Un film complesso, ottimamente recitato dalla sua galleria di comprimari e figuranti, trasfigurando la narrazione dopo l'incidente straziante dove muore il figlio, leggermente imbranato, di Giovanni Vivaldi e diventando una sorta di revenge movie con tanto di torture finali e morti una dopo l'altro (quella della moglie di Vivaldi, Amalia è forse ancora più amara e complessa).
Un film che parla di cosa ci si aspetta da questo paese quando si hanno le conoscenze giuste, del fatto che per i figli non venga presa in considerazione la meritocrazia, un servilismo mellifluo, l'inchino di fronte ai superiori per ribadire i ruoli.
Monicelli inquadra perfettamente la quotidianità di un personaggio che non sembra vedere l'Italia e i suoi cambiamenti attorno, relegato nel suo microcosmo dell'ufficio e facendo sempre le stesse cose con una rigida monotonia.

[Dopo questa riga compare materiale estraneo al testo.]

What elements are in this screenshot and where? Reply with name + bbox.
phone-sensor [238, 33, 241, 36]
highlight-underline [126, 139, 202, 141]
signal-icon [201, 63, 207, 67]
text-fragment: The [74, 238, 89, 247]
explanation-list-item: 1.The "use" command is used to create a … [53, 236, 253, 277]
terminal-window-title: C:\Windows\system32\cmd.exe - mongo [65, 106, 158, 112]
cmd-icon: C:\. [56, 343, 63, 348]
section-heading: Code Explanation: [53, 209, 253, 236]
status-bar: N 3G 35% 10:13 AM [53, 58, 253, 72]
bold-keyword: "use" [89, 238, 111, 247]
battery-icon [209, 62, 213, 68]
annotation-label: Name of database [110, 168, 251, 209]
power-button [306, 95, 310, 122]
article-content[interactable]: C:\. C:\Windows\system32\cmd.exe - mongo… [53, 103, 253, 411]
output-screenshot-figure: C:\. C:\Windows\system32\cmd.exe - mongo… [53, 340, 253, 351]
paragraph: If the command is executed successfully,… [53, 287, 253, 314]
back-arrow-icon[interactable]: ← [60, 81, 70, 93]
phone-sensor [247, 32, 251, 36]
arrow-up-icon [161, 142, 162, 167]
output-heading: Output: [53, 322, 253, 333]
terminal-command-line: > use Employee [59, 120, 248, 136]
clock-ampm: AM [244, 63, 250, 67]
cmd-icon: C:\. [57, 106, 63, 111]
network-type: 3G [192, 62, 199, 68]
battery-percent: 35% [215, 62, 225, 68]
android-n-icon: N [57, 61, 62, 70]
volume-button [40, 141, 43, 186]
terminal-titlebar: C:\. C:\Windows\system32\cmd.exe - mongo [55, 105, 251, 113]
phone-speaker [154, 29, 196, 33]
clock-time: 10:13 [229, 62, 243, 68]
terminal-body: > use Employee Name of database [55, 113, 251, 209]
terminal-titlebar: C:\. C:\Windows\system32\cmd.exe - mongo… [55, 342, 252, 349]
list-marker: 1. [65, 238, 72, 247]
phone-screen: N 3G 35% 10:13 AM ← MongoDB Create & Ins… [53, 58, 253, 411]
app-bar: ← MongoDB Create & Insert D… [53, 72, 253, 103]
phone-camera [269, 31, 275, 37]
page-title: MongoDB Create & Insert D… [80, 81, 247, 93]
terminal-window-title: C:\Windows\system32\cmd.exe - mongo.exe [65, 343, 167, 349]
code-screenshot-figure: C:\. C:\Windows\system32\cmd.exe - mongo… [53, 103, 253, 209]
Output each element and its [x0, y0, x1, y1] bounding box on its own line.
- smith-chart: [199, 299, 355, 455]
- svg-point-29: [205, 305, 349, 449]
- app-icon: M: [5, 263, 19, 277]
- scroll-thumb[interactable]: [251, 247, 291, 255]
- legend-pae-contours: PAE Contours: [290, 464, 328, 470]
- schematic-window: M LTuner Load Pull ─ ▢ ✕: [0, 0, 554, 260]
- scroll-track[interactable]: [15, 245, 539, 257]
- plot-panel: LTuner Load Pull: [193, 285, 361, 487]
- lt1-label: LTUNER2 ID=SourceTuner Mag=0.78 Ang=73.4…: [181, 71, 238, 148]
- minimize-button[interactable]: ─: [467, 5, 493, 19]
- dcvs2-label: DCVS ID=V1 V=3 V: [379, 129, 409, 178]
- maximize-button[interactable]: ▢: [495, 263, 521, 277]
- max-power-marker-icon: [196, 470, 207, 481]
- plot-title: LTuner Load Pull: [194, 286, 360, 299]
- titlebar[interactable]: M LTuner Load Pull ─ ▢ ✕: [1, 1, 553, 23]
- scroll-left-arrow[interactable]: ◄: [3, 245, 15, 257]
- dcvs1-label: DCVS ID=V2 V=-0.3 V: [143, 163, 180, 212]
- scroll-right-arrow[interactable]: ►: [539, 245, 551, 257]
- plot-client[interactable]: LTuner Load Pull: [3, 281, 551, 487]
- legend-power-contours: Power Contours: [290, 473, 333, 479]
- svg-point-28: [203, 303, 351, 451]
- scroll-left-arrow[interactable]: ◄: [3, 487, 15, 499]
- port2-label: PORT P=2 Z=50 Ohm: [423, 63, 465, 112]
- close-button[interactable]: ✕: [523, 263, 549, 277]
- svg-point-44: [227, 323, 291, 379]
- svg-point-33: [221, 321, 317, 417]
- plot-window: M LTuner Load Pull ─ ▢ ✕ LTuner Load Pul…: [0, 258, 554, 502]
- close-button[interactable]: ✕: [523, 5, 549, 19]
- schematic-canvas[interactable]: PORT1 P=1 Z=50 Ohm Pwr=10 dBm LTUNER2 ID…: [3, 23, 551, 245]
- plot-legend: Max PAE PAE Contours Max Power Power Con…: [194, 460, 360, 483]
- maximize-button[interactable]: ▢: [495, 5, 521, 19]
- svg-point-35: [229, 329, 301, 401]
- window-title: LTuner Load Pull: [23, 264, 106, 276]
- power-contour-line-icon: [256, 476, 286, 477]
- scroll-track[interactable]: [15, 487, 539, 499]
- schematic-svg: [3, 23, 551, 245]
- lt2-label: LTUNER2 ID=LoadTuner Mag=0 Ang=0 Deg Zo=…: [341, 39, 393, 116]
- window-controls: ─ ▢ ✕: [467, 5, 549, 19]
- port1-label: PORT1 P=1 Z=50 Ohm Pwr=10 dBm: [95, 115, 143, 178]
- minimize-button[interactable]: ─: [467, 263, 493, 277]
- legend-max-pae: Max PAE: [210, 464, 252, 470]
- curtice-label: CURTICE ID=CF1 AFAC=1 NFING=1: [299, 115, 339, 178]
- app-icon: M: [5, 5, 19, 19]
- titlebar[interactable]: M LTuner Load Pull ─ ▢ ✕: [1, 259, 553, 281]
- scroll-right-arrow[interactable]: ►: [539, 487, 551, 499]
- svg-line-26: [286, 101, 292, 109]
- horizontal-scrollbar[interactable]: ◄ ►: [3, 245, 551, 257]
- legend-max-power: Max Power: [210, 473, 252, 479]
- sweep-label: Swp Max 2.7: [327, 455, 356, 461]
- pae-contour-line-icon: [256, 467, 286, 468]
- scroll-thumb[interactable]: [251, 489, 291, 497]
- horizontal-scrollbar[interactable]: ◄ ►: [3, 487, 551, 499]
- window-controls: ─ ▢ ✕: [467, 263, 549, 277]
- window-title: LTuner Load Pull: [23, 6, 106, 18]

Tutto questo appare ai suoi occhi come una sorta di piccola apocalisse quando il figlio muore e Vivaldi apprende che sta succedendo qualcosa nel suo paese, che esistono tensioni sociali e si sta sprofondando negli Anni di Piombo e così quella stessa politica corrotta che lui inneggia e contempla a manifesto sembra proprio per una sorta di contrappasso ritorcersi contro ciò che da sempre un padre ama di più, il proprio figlio.